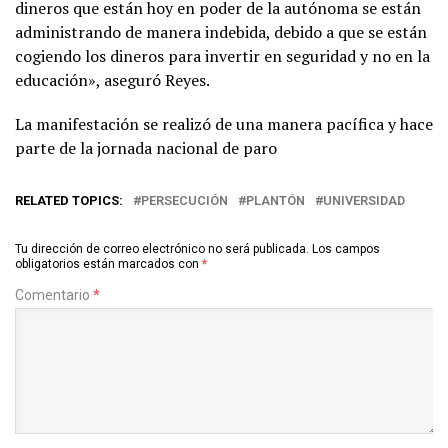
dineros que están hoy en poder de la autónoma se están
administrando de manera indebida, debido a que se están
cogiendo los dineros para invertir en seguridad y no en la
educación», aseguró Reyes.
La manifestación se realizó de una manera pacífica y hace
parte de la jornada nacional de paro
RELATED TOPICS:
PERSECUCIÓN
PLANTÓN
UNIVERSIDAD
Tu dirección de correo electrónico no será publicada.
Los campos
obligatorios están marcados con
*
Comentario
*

(EXERCISE DETAILS)
Say how many lines of the data include the string "están". Nothing other than the number should be given.

(OUTPUT OF THE EXERCISE)
3